The introduction of insulin pumps is also an increasingly available initiative that Linda benefited from during her last two pregnancies, but she was unable to keep them because of an allergic reaction to the needle. She was not born lucky. Food was also a big problem in those days, with no light or sugar-free options on the market and diabetic drinks or biscuits available only in chemist shops. They were overpriced and frequently unpalatable. Nowadays, there are many options and most are readily available in high street stores.

We might think that nowadays it is all plain sailing, but unfortunately it is not. Diabetes complicates life immeasurably. It takes the spontaneity out of everyday activities, particularly with children and grandchildren. “Can we go to the park?” “Wait till I’ve checked my blood sugar.” “Can we go swimming?” “I need something to eat first.” “Why do we have to leave? We’ve only just got here.” “I’m due a meal soon.” On occasions, after she had injected, usually in a public toilet, and when the restaurant service was very slow, she would slip into a hypo. “Why are you sliding down the seat, mum, and heading for the floor?” It is not only mums who suffer from diabetes. All four of my sister’s children were able to dial 999 and tell the operator that she was diabetic by the age of three.

If we are leaving the house now, Linda carries a large bag with two insulin pens, needles, blood monitor, testing strips, lancets, a bottle of Lucozade—other drinks are available—and some kind of carbohydrate such as a packet of crisps or a sandwich to have in case her blood sugars go too low. She always carries a card explaining that she has diabetes and two emergency phone numbers in case she collapses.

Travelling abroad through different time zones can really complicate matters, too—not to mention the embarrassment of carrying syringes through airport security. As for dietary requirements on airlines—don’t go there.

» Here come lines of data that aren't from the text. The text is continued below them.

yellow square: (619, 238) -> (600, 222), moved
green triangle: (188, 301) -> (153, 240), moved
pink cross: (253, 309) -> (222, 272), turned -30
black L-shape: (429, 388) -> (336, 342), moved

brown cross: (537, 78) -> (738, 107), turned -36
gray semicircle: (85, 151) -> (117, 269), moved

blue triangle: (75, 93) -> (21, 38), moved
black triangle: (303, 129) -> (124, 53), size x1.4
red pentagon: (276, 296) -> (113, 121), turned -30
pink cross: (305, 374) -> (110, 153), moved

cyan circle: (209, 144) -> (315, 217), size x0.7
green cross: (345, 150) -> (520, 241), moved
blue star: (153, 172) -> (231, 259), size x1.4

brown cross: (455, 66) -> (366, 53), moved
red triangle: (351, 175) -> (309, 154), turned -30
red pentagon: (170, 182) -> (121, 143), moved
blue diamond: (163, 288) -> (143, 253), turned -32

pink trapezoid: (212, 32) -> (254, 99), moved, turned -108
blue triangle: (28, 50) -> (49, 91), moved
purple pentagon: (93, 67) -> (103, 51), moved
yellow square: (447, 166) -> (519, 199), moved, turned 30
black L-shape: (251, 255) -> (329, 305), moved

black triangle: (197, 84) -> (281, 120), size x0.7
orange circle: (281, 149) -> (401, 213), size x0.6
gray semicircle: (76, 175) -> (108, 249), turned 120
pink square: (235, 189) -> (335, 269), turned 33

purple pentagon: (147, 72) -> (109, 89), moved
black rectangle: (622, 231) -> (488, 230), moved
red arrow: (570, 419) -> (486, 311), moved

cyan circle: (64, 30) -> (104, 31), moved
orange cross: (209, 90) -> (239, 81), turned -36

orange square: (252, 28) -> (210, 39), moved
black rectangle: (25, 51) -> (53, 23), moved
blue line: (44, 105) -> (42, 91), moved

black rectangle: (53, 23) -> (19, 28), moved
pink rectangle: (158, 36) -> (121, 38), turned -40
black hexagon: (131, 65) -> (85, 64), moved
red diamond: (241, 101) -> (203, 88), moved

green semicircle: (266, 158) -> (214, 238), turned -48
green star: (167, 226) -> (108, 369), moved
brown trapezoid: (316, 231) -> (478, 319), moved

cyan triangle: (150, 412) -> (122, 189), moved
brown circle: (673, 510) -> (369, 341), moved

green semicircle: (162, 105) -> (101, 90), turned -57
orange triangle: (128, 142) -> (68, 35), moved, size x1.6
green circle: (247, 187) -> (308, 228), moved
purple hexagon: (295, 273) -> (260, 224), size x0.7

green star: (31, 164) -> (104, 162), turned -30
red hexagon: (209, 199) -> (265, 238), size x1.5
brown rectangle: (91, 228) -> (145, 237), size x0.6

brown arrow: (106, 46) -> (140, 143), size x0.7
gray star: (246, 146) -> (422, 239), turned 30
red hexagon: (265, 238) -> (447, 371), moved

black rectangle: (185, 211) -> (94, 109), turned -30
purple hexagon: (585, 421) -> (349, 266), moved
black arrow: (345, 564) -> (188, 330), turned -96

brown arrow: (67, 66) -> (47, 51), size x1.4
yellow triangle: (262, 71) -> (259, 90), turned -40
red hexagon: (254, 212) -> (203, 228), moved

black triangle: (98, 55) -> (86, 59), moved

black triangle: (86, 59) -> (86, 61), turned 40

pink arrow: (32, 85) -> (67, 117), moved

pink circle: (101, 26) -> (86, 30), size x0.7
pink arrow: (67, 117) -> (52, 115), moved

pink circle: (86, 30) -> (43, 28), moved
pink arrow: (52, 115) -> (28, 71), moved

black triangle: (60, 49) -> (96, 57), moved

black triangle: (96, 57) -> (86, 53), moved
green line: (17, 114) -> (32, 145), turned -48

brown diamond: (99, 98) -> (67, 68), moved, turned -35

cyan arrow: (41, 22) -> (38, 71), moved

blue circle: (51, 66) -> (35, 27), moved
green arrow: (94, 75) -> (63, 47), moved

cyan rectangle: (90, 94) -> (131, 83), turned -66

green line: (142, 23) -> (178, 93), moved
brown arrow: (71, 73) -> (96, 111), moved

Of course, another area of concern is driving. As with most medical problems, insurance is always steeper and more complicated, DVLA requirements more stringent, and licences harder to acquire and keep.

What does my sister have to look forward to? The long-term problems of diabetes are well documented: cardiovascular disease, kidney damage, foot problems, eye disease, nerve damage, tooth and gum disease, thyroid problems, skin problems, constant infections and, unsurprisingly, mental health issues. It is therefore a cause close to Linda’s heart that the treatment of children with type 1 diabetes should be as up-to-date as possible, to ensure that their exposure to long-term problems is minimised.

Linda is now waiting for a kidney and pancreas transplant. Current research involves stem cell transplantation and chimera pigs where embryos are created with organs hopefully compatible for human transplant. Of course that is controversial and raises all kinds of ethical questions. But what if it was your child? What if it was your sister?